With the Napatans insisting that their pyramids are greater and better 
proportioned than those of Giza, there is little incentive for the Egyptians to 
negotiate integration in good faith. Meanwhile, the Napatans complain about 
worrying signs of anti-democratic behaviour in Egypt, citing racist attitudes 
by the Egyptians as a major stumbling block to unification. The two 
neighbouring states are caught in a vicious cycle of mutual disenchantment. 
There are rampant rumours in Cairo that the Napatans are inciting the Nubians 
of southern Egypt to secede and that Napata is intent on annexing Lower Nubia, 
thereby infringing on Egyptian territorial integrity. Officials in Meroe, the 
Napatan capital, have denied the charges as preposterous. 

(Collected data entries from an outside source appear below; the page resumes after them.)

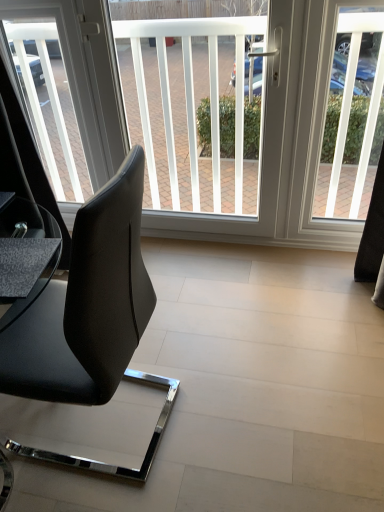 You are a GUI agent. You are given a task and a screenshot of the screen. Output one action in this format:
    pyautogui.click(x=<x>, y=<y>)
    Task: Click on the vacant space in between black leather chair at left and white plastic window screen at center, which is counted as the 2th window screen, starting from the right
    The height and width of the screenshot is (512, 384).
    Given the screenshot: What is the action you would take?
    pyautogui.click(x=203, y=302) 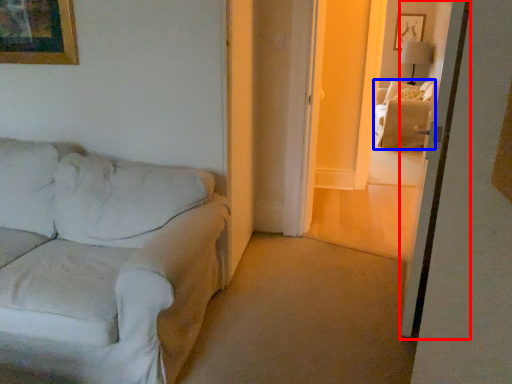 Question: Which object is closer to the camera taking this photo, screen door (highlighted by a red box) or couch (highlighted by a blue box)?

Sometimes the obvious answer to ex-Sudan is the correct one. The constituent 
states of the former Sudan may be ill, but they can be treated. Ex-Sudan may be 
dead, but it can be resurrected. The clerics of Khartoum might strongly object 
to the use of the term resurrection, but the Azanians and the Napatans will 
surely applaud such a vision from a religious perspective. So can Sudan 
actually become a reality again? When does "no" mean "yes", or "maybe"? Only 
the ex-Sudanese can answer that tricky political question accurately. Under the 
scorching Sudanese sun, the hearth black people call home, or the hereafter, 
the notion of Sudan lives on.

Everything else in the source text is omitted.